> _TASK OBJECTIVE_
Set down every entry exactly as it stands, omitting any picture.

------------------------------------------------

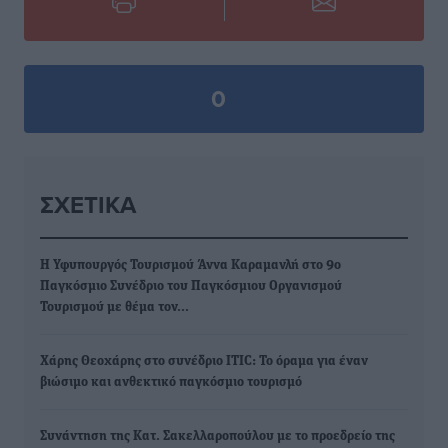
0
ΣΧΕΤΙΚΆ
Η Υφυπουργός Τουρισμού Άννα Καραμανλή στο 9ο
Παγκόσμιο Συνέδριο του Παγκόσμιου Οργανισμού
Τουρισμού με θέμα τον…
Χάρης Θεοχάρης στο συνέδριο ITIC: Το όραμα για έναν
βιώσιμο και ανθεκτικό παγκόσμιο τουρισμό
Συνάντηση της Κατ. Σακελλαροπούλου με το προεδρείο της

------------------------------------------------

> _THE ANSWER_
0
ΣΧΕΤΙΚΆ
Η Υφυπουργός Τουρισμού Άννα Καραμανλή στο 9ο
Παγκόσμιο Συνέδριο του Παγκόσμιου Οργανισμού
Τουρισμού με θέμα τον…
Χάρης Θεοχάρης στο συνέδριο ITIC: Το όραμα για έναν
βιώσιμο και ανθεκτικό παγκόσμιο τουρισμό
Συνάντηση της Κατ. Σακελλαροπούλου με το προεδρείο της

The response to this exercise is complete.